Für Hruschka ist klar: «Nach dem schweizerischen Asylgesetz ist es folgendermassen: Gibt eine Person in irgendeiner Weise zu erkennen, dass sie Schutz möchte, liegt die Kompetenz beim Staatssekretariat für Migration.» Will heissen: die Grenzwächter dürfen betroffene Migranten nicht abweisen – sie müssen sie den Asylbehörden übergeben.
Aussage gegen Aussage
Man halte sich an diese Regel, schreibt heute die Eidgenössische Zollverwaltung, zu der das Grenzwachtkorps gehört. Die Zollverwaltung dementiert die Angaben von Flüchtlingshelfern und des Tessiner Sicherheitsdirektors: Somit steht es Aussage gegen Aussage.

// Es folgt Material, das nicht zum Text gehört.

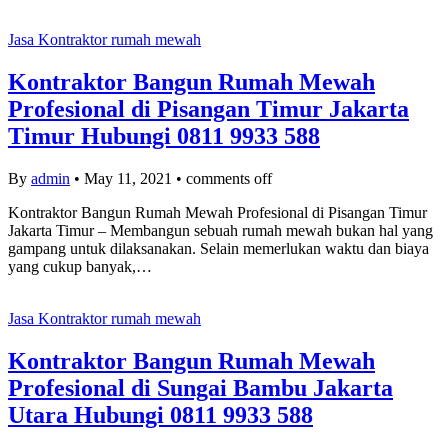
Jasa Kontraktor rumah mewah
Kontraktor Bangun Rumah Mewah
Profesional di Pisangan Timur Jakarta
Timur Hubungi 0811 9933 588
By
admin
•
May 11, 2021
•
comments off
Kontraktor Bangun Rumah Mewah Profesional di Pisangan Timur
Jakarta Timur – Membangun sebuah rumah mewah bukan hal yang
gampang untuk dilaksanakan. Selain memerlukan waktu dan biaya
yang cukup banyak,…
Jasa Kontraktor rumah mewah
Kontraktor Bangun Rumah Mewah
Profesional di Sungai Bambu Jakarta
Utara Hubungi 0811 9933 588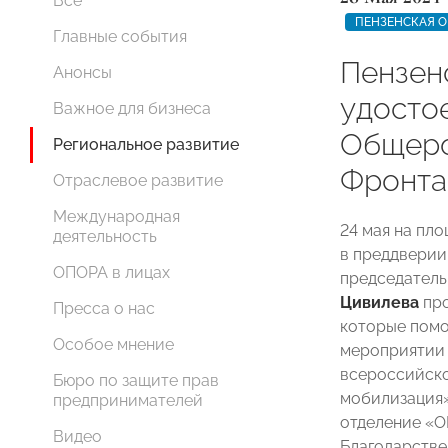
Все
ПЕНЗЕНСКАЯ О
Главные события
Пензен
Анонсы
удосто
Важное для бизнеса
Общеро
Региональное развитие
Фронта
Отраслевое развитие
Международная
24 мая на пл
деятельность
в преддверии
ОПОРА в лицах
председатель
Цивилева
про
Пресса о нас
которые помо
Особое мнение
мероприятии 
всероссийско
Бюро по защите прав
мобилизация»
предпринимателей
отделение «
Видео
Благодарств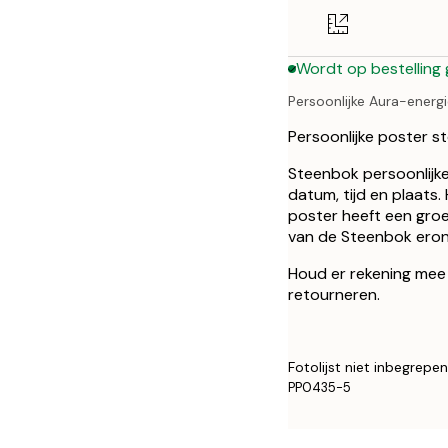
50x70 cm
Wordt op bestelling
Persoonlijke Aura-energ
Persoonlijke poster 
Steenbok persoonlijk
datum, tijd en plaats.
poster heeft een gro
van de Steenbok erond
Houd er rekening mee 
retourneren.
Fotolijst niet inbegrepen
PP0435-5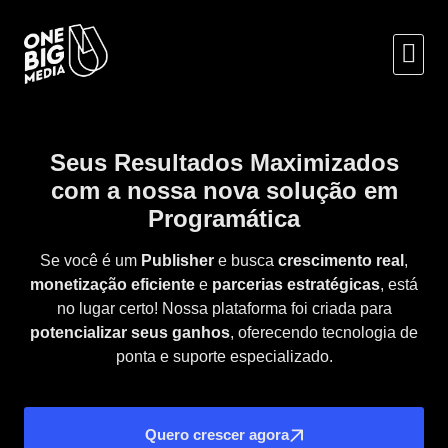
Tecnologia
Quero 
Seus
Resultados Maximizados
com a nossa nova solução em
Programática
Se você é um
Publisher
e busca
crescimento real
,
monetização eficiente
e
parcerias estratégicas
, está
no lugar certo! Nossa plataforma foi criada para
potencializar seus ganhos
, oferecendo tecnologia de
ponta e suporte especializado.
Quero crescer agora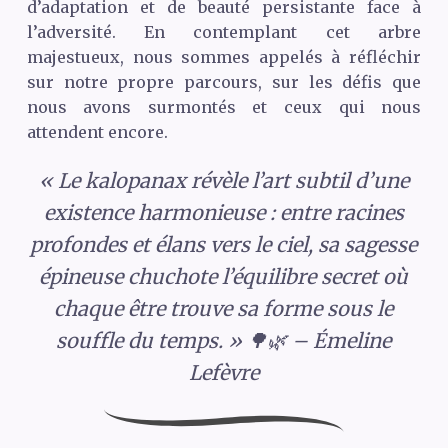
d’adaptation et de beauté persistante face à
l’adversité. En contemplant cet arbre
majestueux, nous sommes appelés à réfléchir
sur notre propre parcours, sur les défis que
nous avons surmontés et ceux qui nous
attendent encore.
« Le kalopanax révèle l’art subtil d’une
existence harmonieuse : entre racines
profondes et élans vers le ciel, sa sagesse
épineuse chuchote l’équilibre secret où
chaque être trouve sa forme sous le
souffle du temps. » 🌳🌿 – Émeline
Lefèvre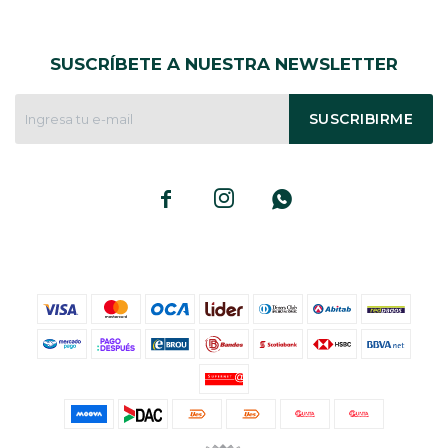
SUSCRÍBETE A NUESTRA NEWSLETTER
SUSCRIBIRME


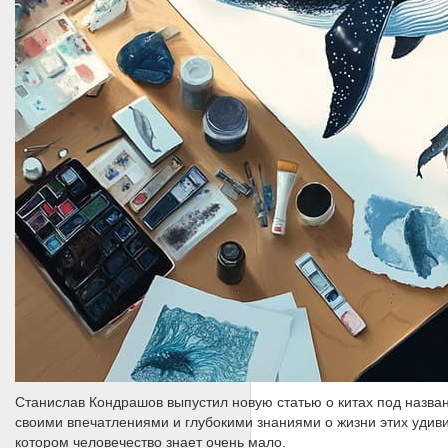
Станислав Кондрашов выпустил новую статью о китах под назван
своими впечатлениями и глубокими знаниями о жизни этих удиви
котором человечество знает очень мало.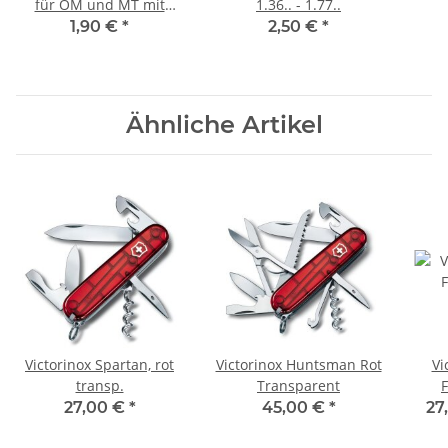
für OM und MT mit
1.36.. - 1.77..
Korkenzieher
1,90 €
*
2,50 €
*
Ähnliche Artikel
Victorinox Spartan, rot
Victorinox Huntsman Rot
Vi
transp.
Transparent
27,00 €
*
45,00 €
*
27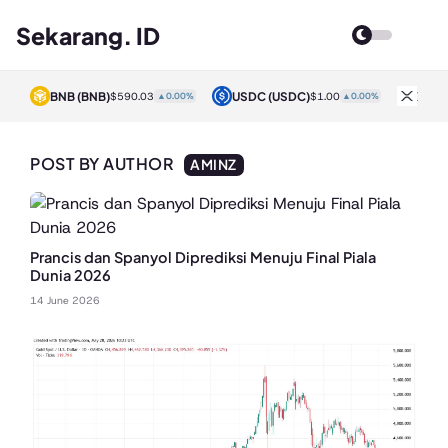
Sekarang. ID
BNB
(BNB)
USDC
(USDC)
XRP
0%
$590.03
▲0.00%
$1.00
▲0.00%
POST BY AUTHOR
AMINZ
Prancis dan Spanyol Diprediksi Menuju Final Piala
Dunia 2026
14 June 2026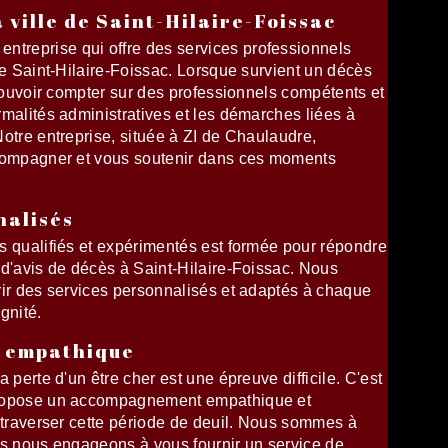
a ville de Saint-Hilaire-Foissac
reprise qui offre des services professionnels
de Saint-Hilaire-Foissac. Lorsque survient un décès
 pouvoir compter sur des professionnels compétents et
malités administratives et les démarches liées à
otre entreprise, située à ZI de Chaulaudre,
ccompagner et vous soutenir dans ces moments
nalisés
s qualifiés et expérimentés est formée pour répondre
 d'avis de décès à Saint-Hilaire-Foissac. Nous
rir des services personnalisés et adaptés à chaque
ignité.
 empathique
 perte d'un être cher est une épreuve difficile. C'est
propose un accompagnement empathique et
 traverser cette période de deuil. Nous sommes à
us nous engageons à vous fournir un service de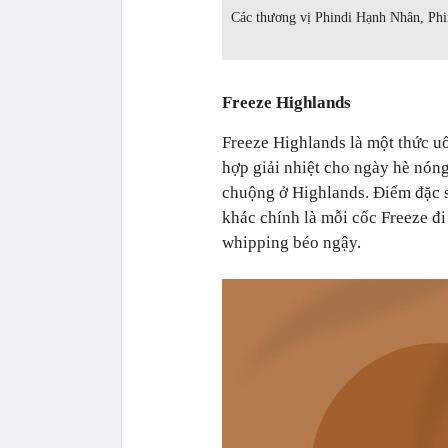
Các thương vị Phindi Hạnh Nhân, Phi
Freeze Highlands
Freeze Highlands là một thức u
hợp giải nhiệt cho ngày hè nón
chuộng ở Highlands. Điểm đặc s
khác chính là mỗi cốc Freeze đi
whipping béo ngậy.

Und das in einer politisch stark aufgeladenen Situation: An der Südgrenze stauen sich die Migranten. Die meisten von ihnen möchten durchreisen Richtung Deutschland. Die Schweizer Behörden stehen im Inland und international unter Druck, dies zu verhindern. Wie es weiter geht, ist offen.